Anyone who has been to northern Uganda can grasp that peace is the overwhelming priority for the people there, who have suffered the brunt of the conflict and face enormous challenges ahead. But the imperative of accountability has not been lost on anyone, including the LRA leadership. ICC indictees Joseph Kony and Vincent Otti have publicly expressed interest in finding ways to atone for their crimes.

I met the LRA delegation in Juba last July as the talks began. We spent hours discussing accountability mechanisms, such as truth and reconciliation commissions, public apologies, and victim compensation. These concepts are rooted in Ugandan culture and the transitional justice experiences of several other countries, including South Africa. In collaboration with Ugandans such as traditional leaders and Parliament, the Liu Institute at the University of British Columbia is doing important work exploring these mechanisms.

The fact remains that ICC prosecution is not obviously among the accountability options in the event a peace agreement is reached. LRA indictees will not voluntarily surrender to the ICC. They could only be brought by force, if not shot on the spot. And in the process, as history demonstrates, efforts to capture the leaders would result in killing child captives and renew attacks on civilians, worsening security in Uganda, Congo, and Sudan, where the LRA is present. To avoid more violence, exile, or some form of accountability apart from ICC prosecution appears to be the only option for the indictees under a peace agreement.

Either the United Nations Security Council or the ICC Prosecutor can legally defer prosecution under Articles 16 or 53 of the Rome Statute, the document constituting the Court, "based on new facts or information" or in the interests of peace, victims, or justice (such as local justice). These provisions convey that under certain conditions, arguably at play in the northern Uganda case, deferral would neither "sacrifice" justice for peace, nor reflect the triumph of realpolitik over rule of law.

Indeed, the ICC indictments, while partially blamed for scuttling a previous peace effort led by Betty Bigombe in 2004, have no doubt helped pressure the LRA to come to the table this time. ICC pressure has also strengthened commitment on all sides to acknowledging the need for justice. But these "contributions" cannot be realized unless the ICC credibly holds out deferral as a carrot. The LRA leaders will not strive to meet the conditions implicit in the Rome Statute if there is no real possibility of deferring the indictments or otherwise ensuring the indictees' security.

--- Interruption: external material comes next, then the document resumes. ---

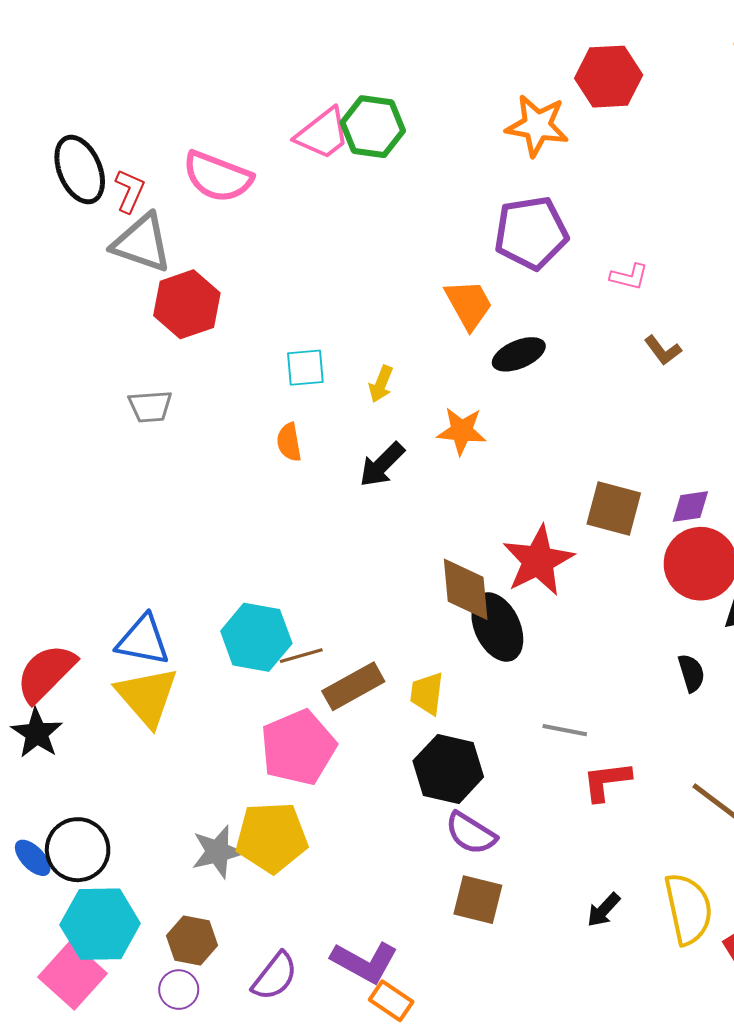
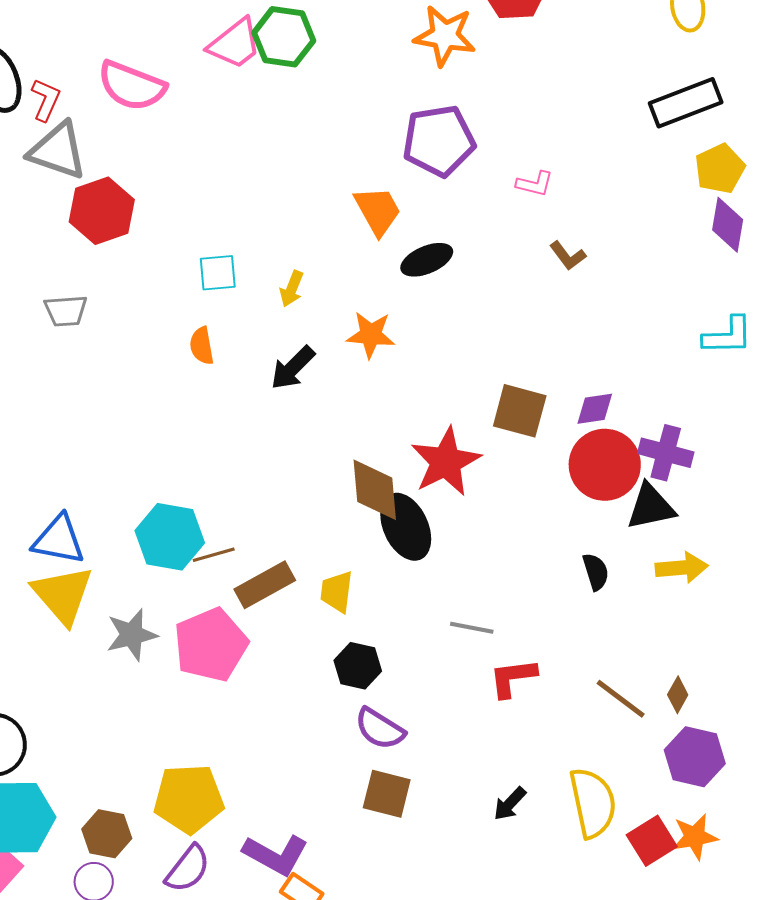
black hexagon: (448, 769) -> (358, 666), size x0.7
yellow pentagon: (272, 837) -> (189, 799), moved
gray star: (218, 852) -> (132, 635), moved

That peace cannot last without some form of justice is a plausible assumption. Yet equally true is that peace is unsustainable without some deference to local priorities and approaches, including those that bear on factors, such as international indictments, that will ultimately be a major issue in making peace.

To insist on international prosecution when peace is at hand (a determination to be made largely by the parties) and when an alternative vision for accountability is emerging on the ground is to allow one idea of the perfect to be the enemy of the good. Having long failed to help resolve this brutal war, the international community, including the ICC, now has an opportunity to help Uganda achieve -- through peaceful means -- lasting peace with justice. This would be a result that is democratically based, refuses to condone impunity, and in the end, is not a bad deal.

Formerly of the Refugee Law Project in Uganda, Katherine Southwick is a lawyer in New York and lived in Uganda in the 1990s. She has worked for human rights organizations in India and Thailand, the International Criminal Tribunal for the former Yugoslavia in the Hague, and the Office of the Legal Adviser at the U.S. State Department. She has commented on the northern Ugandan crisis in the International Herald Tribune, YaleGlobal, NPR, and Voice of America.